Newly insured begin to receive care
Certified application counselor Eric N. Goren has spent the last five months helping people negotiate the often-perplexing path to buying health insurance on the Affordable Care marketplace.

Certified application counselor Eric N. Goren has spent the last five months helping people negotiate the often-perplexing path to buying health insurance on the Affordable Care marketplace.
And primary care doctor Eric N. Goren is beginning to see the results of his efforts at a clinic in West Philadelphia.
"I've started to see a small number of folks who are now insured," said Goren, an assistant professor at the University of Pennsylvania.
One thing the ACA hasn't changed is the lag time between calling for and scheduling an appointment. It still takes a few weeks, and most physicians have yet to see a steady flow of the newly insured. On the whole, the new patients he sees are no sicker nor are their problems more complex than those he sees at Penn.
But two new groups are emerging. The first, young adults in their late teens and early 20s, don't have pressing medical problems. Most just need basic care that, before the ACA, they would have sought in an emergency room.
The other group - what Goren calls "the real bread and butter of primary care" - are older people who have, or are at risk for, high blood pressure and diabetes. They are also the people who earn a little too much for Medicaid or not enough for private insurance.
"What we have been seeing, what we kind of predicted, is this middle ground of folks that are part-time employed, have a little bit of income, are still working but don't qualify for medical assistance," Goren said. "They have a couple of conditions that aren't that hard to manage but made their [old] insurance policies ridiculously expensive."
Antoinette McMillan, 43, of West Philadelphia, was one of those people. She lost her job as a legal secretary a few years back and has been working through an agency that doesn't offer insurance. She has high blood pressure and couldn't afford coverage on the individual market.
She was using a clinic in the basement of the First African Presbyterian Church in West Philadelphia to monitor her blood pressure and overall health. The clinic, sponsored by Penn Presbyterian Medical Center and the Hospital of the University of Pennsylvania, is run by Goren and staffed by Penn medical students, some of whom are trained as certified application counselors.
"The care and quality you get from them just overrides the fact that it's in the basement of a church," McMillan said. "They are very good medical providers, the doctors as well as the students. They are very professional and very thorough."
When the ACA marketplace opened for business Oct. 1, McMillan was ready to seize the opportunity for insurance. But like thousands of others, her attempts were stymied by the balky healthcare.gov website.
"I told Dr. Goren about it and the staff members helped me in getting through the process," she said. "I was able to sign up with their help."
McMillan chose a policy from Independence Blue Cross, and a subsidy lowered her monthly premium to 16 cents. She has found a primary care physician who is monitoring her blood pressure.
"Not having that worry and that pressure is awesome," McMillan said. "We need this type of medical coverage for our citizens. The other option without Obamacare is to go on welfare. Nobody wants to be on welfare if they don't have to."

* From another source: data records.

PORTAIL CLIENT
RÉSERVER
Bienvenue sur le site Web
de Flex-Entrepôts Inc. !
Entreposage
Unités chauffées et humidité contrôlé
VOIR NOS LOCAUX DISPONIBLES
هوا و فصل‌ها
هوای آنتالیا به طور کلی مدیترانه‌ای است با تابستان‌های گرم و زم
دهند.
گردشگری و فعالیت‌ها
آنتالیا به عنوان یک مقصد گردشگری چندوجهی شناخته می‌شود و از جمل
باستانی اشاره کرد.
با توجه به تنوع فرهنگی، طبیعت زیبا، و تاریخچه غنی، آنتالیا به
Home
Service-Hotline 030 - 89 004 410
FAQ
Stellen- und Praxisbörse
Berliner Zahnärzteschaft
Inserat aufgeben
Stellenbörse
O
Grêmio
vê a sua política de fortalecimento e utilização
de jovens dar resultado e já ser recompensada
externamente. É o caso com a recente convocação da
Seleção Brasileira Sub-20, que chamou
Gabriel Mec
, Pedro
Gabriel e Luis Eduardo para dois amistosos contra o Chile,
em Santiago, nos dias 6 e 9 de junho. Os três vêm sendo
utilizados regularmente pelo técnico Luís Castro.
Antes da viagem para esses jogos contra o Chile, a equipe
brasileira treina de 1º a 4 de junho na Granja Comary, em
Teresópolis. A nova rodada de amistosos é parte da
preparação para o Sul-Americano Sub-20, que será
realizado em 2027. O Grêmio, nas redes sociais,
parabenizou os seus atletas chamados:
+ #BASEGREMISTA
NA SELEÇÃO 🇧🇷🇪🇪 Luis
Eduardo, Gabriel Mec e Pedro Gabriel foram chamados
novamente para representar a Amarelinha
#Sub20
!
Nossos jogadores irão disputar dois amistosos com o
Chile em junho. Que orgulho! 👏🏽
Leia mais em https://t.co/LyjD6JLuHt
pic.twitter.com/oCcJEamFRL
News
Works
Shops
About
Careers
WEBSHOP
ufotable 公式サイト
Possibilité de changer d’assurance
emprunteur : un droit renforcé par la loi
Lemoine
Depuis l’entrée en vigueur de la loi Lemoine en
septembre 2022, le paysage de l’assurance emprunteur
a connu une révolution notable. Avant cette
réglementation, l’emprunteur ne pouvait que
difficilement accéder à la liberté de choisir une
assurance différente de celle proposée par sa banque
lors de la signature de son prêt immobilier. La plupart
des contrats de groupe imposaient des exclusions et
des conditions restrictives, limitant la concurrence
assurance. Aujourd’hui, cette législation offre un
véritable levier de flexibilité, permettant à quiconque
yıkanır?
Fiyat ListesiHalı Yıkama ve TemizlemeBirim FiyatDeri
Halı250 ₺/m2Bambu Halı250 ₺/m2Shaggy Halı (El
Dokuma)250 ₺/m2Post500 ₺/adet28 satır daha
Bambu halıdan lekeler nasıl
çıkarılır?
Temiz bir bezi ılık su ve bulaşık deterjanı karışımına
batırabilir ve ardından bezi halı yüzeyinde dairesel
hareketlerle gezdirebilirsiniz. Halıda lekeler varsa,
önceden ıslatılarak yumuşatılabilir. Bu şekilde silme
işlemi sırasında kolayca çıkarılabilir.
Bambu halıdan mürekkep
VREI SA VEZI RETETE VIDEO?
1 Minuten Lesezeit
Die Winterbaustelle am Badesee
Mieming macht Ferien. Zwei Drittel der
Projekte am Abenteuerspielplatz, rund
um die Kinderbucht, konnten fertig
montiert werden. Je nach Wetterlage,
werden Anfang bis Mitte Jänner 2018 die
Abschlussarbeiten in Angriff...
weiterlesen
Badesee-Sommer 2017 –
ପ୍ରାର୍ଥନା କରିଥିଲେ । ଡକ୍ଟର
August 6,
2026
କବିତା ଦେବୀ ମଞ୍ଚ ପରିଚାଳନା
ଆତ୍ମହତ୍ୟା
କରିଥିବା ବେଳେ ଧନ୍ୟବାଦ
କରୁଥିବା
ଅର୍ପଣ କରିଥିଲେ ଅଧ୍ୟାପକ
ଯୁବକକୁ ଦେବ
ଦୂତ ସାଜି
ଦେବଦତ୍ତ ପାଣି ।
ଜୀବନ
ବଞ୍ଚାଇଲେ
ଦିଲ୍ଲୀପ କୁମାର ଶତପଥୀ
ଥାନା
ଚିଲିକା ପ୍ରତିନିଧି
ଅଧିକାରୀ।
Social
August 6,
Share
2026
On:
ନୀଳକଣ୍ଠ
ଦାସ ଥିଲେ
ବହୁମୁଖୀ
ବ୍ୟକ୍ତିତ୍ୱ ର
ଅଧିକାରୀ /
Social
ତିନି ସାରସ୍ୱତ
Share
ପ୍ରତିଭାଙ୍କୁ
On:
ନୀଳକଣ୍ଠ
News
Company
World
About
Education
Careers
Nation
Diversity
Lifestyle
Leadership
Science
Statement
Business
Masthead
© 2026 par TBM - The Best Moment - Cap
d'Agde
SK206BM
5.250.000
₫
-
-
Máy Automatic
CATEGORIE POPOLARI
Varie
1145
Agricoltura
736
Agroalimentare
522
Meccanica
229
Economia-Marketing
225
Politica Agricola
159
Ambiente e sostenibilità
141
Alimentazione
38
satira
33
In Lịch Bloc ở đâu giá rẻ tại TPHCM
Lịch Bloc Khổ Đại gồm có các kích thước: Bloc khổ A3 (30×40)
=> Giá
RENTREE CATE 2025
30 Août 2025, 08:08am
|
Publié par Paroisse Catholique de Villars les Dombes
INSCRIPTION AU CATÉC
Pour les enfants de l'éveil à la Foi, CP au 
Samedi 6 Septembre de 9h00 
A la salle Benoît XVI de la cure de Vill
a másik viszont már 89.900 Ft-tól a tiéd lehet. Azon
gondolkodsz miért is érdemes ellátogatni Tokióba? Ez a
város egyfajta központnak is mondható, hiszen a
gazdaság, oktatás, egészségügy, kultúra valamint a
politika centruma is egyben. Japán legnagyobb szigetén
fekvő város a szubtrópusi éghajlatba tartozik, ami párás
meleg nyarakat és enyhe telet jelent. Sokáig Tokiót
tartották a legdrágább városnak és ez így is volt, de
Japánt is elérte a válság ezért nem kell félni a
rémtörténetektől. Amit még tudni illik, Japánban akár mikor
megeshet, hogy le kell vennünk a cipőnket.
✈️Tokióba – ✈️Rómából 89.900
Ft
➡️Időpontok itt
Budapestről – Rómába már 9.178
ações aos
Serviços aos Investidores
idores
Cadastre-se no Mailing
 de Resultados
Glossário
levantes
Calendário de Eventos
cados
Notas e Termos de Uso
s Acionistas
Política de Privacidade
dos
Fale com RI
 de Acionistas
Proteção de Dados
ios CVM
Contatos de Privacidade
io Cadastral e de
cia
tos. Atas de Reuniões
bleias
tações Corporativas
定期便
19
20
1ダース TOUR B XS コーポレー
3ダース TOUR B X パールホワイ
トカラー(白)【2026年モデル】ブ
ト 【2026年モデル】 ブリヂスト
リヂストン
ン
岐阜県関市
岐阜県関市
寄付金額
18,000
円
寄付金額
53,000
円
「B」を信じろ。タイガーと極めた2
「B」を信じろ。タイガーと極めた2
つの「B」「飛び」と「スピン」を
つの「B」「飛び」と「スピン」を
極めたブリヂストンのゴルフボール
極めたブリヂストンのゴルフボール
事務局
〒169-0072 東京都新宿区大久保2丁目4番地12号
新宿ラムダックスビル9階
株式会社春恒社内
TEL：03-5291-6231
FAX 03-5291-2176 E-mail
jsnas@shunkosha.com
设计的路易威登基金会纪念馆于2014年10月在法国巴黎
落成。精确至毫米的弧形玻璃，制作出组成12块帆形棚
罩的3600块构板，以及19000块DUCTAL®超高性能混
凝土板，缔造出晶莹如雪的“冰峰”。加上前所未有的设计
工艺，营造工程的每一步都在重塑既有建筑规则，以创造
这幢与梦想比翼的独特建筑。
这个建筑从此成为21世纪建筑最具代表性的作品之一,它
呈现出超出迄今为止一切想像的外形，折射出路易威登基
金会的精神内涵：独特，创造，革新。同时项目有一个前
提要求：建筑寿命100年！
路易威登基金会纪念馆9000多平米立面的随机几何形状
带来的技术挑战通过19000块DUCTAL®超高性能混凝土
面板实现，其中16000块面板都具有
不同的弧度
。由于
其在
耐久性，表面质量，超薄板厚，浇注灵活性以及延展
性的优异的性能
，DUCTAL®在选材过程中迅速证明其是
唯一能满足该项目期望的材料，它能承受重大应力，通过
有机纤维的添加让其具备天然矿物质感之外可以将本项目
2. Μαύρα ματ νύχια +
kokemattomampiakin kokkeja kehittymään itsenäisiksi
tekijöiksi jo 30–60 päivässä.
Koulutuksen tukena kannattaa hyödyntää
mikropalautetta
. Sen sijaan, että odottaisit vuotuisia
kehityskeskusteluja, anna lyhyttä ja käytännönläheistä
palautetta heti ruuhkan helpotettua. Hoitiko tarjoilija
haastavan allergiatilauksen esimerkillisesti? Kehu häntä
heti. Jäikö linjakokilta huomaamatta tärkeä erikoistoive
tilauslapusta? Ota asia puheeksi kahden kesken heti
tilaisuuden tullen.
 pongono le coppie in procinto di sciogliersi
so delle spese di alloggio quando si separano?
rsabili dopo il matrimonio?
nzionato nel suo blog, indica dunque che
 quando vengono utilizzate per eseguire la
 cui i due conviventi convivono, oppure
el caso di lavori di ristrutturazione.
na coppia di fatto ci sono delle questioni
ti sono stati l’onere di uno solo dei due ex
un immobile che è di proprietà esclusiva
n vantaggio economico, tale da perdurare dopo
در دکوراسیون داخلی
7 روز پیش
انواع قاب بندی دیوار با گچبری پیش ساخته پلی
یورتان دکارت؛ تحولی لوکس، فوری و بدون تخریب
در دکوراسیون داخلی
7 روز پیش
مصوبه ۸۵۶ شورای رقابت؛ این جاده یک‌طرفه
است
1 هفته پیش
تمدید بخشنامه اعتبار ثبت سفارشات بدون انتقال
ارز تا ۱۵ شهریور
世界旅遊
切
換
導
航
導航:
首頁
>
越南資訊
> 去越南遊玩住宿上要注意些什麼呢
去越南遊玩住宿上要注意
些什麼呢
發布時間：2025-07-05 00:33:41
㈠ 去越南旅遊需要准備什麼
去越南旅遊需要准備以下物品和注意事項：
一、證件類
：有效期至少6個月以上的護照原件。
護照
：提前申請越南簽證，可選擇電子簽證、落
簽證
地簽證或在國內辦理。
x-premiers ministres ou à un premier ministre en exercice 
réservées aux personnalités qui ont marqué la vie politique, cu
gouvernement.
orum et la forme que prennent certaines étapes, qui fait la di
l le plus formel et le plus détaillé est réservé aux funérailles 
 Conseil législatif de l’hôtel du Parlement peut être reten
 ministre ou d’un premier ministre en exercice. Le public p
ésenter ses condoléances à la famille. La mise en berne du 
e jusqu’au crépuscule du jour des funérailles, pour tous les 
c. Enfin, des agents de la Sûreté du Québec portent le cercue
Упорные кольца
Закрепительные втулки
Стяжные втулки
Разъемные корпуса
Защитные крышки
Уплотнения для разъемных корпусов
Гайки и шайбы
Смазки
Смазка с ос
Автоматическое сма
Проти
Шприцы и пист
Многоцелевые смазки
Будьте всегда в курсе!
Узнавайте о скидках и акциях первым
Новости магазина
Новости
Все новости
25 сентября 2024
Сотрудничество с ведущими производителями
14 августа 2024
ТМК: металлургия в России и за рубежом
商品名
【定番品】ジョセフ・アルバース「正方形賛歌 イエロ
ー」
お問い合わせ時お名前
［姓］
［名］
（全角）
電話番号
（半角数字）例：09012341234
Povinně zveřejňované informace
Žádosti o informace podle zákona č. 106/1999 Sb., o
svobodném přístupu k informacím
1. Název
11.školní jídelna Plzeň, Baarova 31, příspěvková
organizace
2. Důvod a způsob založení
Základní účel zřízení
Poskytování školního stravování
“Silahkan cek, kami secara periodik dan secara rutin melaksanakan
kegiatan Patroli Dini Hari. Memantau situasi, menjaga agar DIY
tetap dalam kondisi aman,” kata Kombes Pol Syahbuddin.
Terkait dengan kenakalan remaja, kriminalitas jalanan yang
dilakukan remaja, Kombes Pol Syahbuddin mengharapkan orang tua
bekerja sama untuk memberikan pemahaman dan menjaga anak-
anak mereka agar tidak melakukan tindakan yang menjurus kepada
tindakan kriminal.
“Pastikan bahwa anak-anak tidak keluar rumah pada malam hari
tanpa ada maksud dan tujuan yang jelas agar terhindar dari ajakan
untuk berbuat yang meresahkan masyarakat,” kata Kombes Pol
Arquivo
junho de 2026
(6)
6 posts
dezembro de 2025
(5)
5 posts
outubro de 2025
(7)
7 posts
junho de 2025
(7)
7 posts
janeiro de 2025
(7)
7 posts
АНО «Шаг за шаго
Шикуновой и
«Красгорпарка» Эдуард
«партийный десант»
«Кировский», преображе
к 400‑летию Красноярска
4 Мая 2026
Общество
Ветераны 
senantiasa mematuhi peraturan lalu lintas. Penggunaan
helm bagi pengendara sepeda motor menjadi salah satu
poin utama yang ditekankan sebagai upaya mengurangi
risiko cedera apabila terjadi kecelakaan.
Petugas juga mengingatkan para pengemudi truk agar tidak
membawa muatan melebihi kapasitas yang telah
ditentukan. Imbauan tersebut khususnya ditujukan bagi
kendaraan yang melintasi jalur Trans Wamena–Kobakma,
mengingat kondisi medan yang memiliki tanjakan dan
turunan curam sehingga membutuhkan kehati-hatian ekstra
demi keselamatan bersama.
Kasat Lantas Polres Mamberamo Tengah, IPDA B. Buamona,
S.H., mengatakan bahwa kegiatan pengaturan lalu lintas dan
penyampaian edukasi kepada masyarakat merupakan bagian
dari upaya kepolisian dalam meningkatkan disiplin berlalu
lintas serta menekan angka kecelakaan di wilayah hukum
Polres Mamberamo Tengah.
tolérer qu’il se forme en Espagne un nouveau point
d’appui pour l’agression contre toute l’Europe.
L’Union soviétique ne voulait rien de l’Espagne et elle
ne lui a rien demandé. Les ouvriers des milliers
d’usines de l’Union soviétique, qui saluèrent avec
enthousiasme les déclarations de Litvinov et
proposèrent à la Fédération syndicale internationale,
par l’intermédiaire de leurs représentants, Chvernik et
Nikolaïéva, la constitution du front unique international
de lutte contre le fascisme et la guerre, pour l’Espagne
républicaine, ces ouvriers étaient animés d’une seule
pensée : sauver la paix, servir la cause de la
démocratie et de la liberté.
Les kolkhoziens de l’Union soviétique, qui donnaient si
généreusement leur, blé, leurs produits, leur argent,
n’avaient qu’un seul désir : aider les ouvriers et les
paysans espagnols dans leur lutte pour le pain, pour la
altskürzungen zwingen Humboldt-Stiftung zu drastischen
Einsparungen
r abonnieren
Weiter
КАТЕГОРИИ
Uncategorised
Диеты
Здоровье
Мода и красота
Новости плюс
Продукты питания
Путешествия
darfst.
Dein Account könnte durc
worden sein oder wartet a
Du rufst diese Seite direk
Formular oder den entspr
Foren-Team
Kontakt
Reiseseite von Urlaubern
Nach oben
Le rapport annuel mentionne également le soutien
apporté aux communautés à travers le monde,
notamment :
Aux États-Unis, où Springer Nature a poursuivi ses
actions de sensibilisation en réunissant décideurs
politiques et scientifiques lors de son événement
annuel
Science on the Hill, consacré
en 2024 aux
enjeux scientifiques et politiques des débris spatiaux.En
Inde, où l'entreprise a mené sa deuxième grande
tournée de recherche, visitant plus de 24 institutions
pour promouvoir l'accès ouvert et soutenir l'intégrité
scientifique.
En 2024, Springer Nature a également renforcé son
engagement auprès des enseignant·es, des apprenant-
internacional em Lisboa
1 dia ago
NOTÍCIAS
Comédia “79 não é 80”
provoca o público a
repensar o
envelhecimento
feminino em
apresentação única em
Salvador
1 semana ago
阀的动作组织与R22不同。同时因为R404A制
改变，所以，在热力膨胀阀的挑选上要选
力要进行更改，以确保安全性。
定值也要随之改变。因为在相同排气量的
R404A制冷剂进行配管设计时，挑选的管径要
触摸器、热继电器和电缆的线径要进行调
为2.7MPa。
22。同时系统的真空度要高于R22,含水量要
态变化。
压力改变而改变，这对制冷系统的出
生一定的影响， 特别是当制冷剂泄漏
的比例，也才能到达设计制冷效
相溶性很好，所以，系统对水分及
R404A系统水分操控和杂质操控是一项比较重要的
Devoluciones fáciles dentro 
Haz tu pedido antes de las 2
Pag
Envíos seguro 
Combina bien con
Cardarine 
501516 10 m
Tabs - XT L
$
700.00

Goren believes his colleagues won't feel the full effect of new patients until June. By then, everyone who signed up by the March 31 deadline will have started coverage.
That expected influx raises the question of who will care for them, as there is already a shortage of primary care physicians. Goren acknowledges that until the medical establishment catches up with demand, a few bumpy years lie ahead. Meanwhile, there are patients who need to be seen.
Having enough primary caregivers will take a few years, he said. "But to not address 30 million folks who didn't have coverage because we are afraid of the demand it is going to have on clinicians seems to be very short-sighted and goes against what we are here to do. And that is to take care of patients."